Appreciating the treelike nature of a text can also help you understand one of the few devices available in nontechnical prose to visually mark the structure of discourse: the paragraph break. Many writing guides provide detailed instructions on how to write a paragraph. But the instructions are misguided, because there is no such thing as a paragraph. That is, there is no item in an outline, no branch in a tree, no unit of discourse that consistently corresponds to a block of text delimitated by a blank line or an indentation. What does exist is the paragraph break: a visual bookmark that allows the reader to pause, to take a breather, assimilate what he has heard, and then find his place again on the page. (145)
It’s hard to imagine a stronger criticism of something than “there is no such thing”. The irony, which Pinker is wholly aware of, of course, is that what I have just quoted is itself a paragraph. Its key sentence is “The paragraph break visually marks the structure of discourse,” and it undertakes to help the reader understand this idea–it elaborates on it, explains it. Along the way, then, it finds itself saying that it does not (in a particular sense) exist, that there is no such thing as the paragraph it is trying to be. There is only the “visual bookmark” between what comes before and what comes after. It looks like this on the page:
When Pinker says that paragraphs don’t exist, he obviously means this in some formal, linguistic sense. (He’s a linguist, after all.) As Iain McGee puts it: “There is no necessary linguistic reason for a text to be segmented into paragraphs” (239, emphasis in the original). But while Pinker tells us that paragraph breaks offers readers a place to rest, McGee points out that “the paragraph aids the writer in constructing the text” (ibid.) Indeed, I suggest that writers construct paragraphs as much to be kind to themselves as to be kind to their readers. But what McGee and Pinker seem to agree about here is that the paragraph has no intrinsic motivation, no individual dignity, no essence.* And this is the idea I want to challenge.
Essences need not be timeless. To say that something is constructed is not to say that it isn’t real; Foucault famously proposed that there is a “historical a priori“. What this really means is that intelligence has a tradition and this tradition has consequences, in part for how we use language. But the history of discourse is manifest not just as a constraint on what we can say, or a demand on how we say it; our present day discursive conditions are, much more importantly, affordances. (Julia and I have talked about this before.) They allow us to say to say things more effectively and more efficiently than we otherwise could. The traditional paragraph, I want to argue, is such an affordance.
The utility of the paragraph is not just that it breaks up the page, giving the reader and the writer a rest (a break). It’s not a merely visual effect. I’m a pretty staunch defender of the paragraph as a coherent “unit of discourse” that we can make (or, as Pinker puts it, build) well or not so well.
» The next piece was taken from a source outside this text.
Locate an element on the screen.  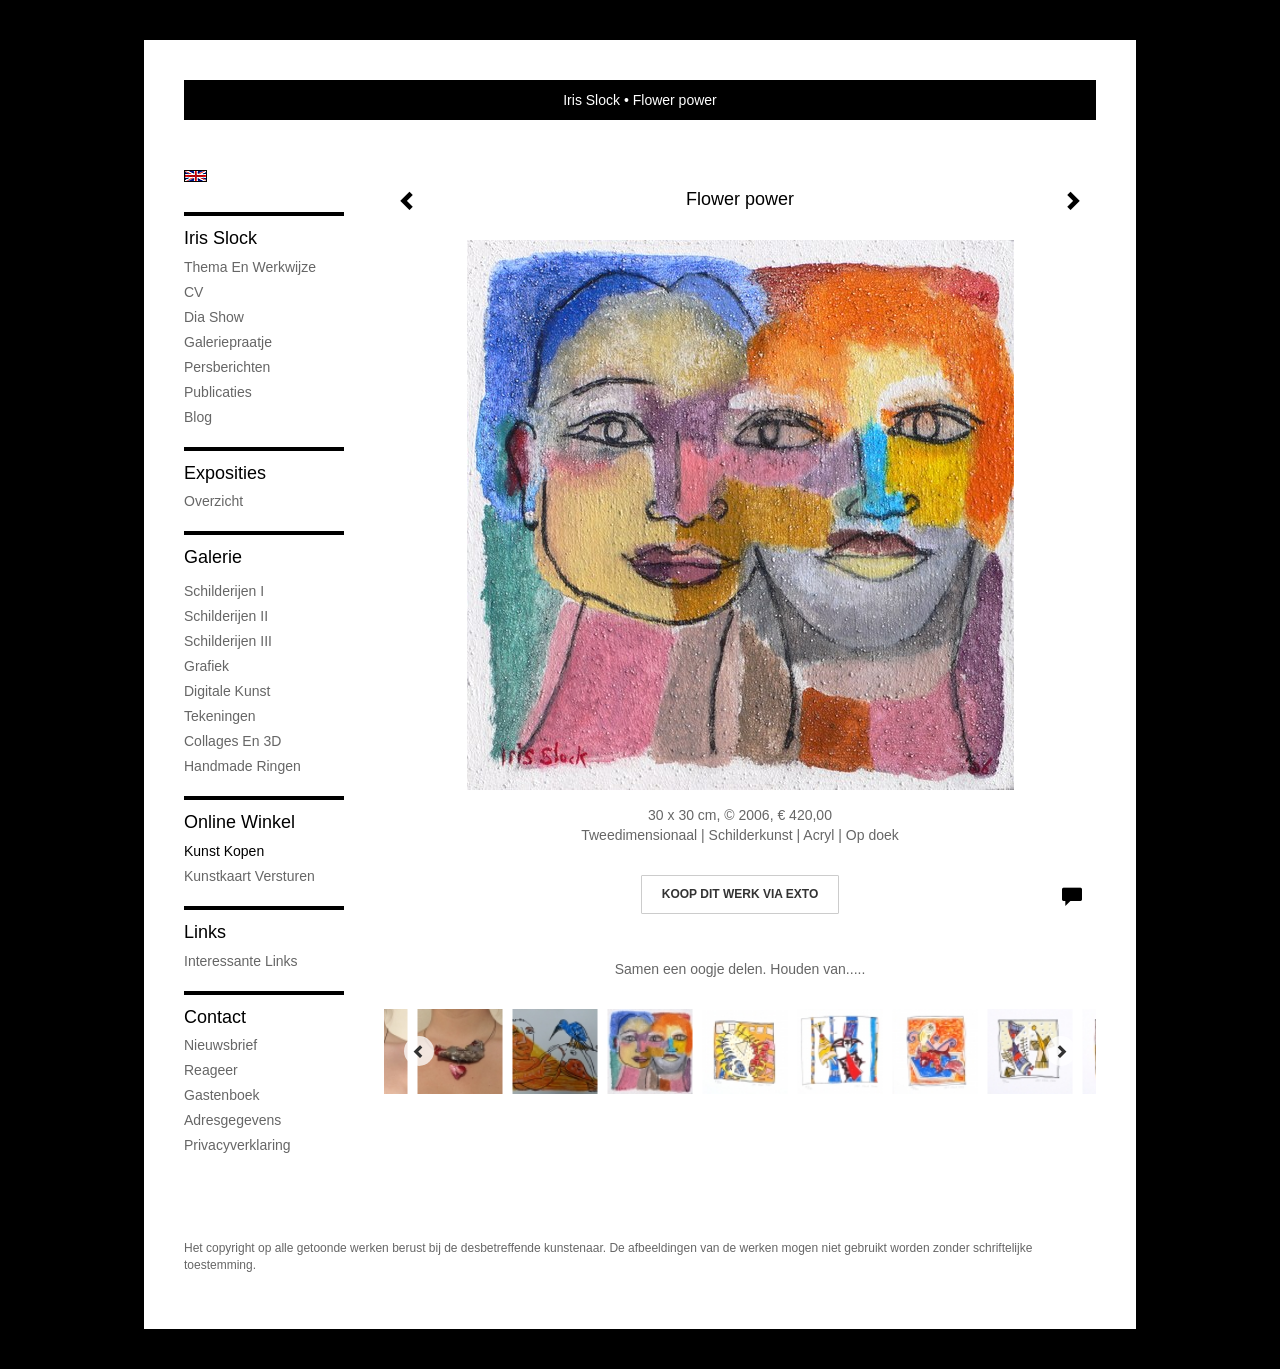
interessante links is located at coordinates (241, 961).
Crucially, I believe that we can learn to become better at making such things, not just carving our stream of consciousness into the appearance of them. A paragraph, in the sense that I use that word, is not just whatever happens between a set of visual markers (like a tab indent and a line return). As I said on Twitter, it is a what Deleuze and Guattari call a plateau — “a self-vibrating region of intensities”.
I realize that invoking Deleuze is not the most familiar rhetorical move in defense of the traditional prose paragraph. But let’s remember that T. S. Eliot, who arguably invented modernist poetry (or was at least given credit for doing so by the Nobel Prize committee) did not see his innovations as a break with tradition, but as a continuation of it.
We know how to write paragraphs. Or we know how to write a great many different kinds of paragraph that achieve a wide variety of effects. These skills can be taught and students who learn them will be better writers, and better thinkers, as a result. A paragraph can’t do everything, and will accomplish nothing automatically simply by following a set of prescriptions. But that does not mean that they don’t have their own, internal reason for being. Nor that they can’t find their own composure.
(to be continued…)
*Update: This resonates nicely with some Mike Duncan says in his very useful review of the scholarship on the paragraph: “It is the most obvious and visible evidence of the ebb and flow of our thoughts in writing. Hold a typed page ten feet away — the words fade to smudges, but the indented visual structure remains” (472).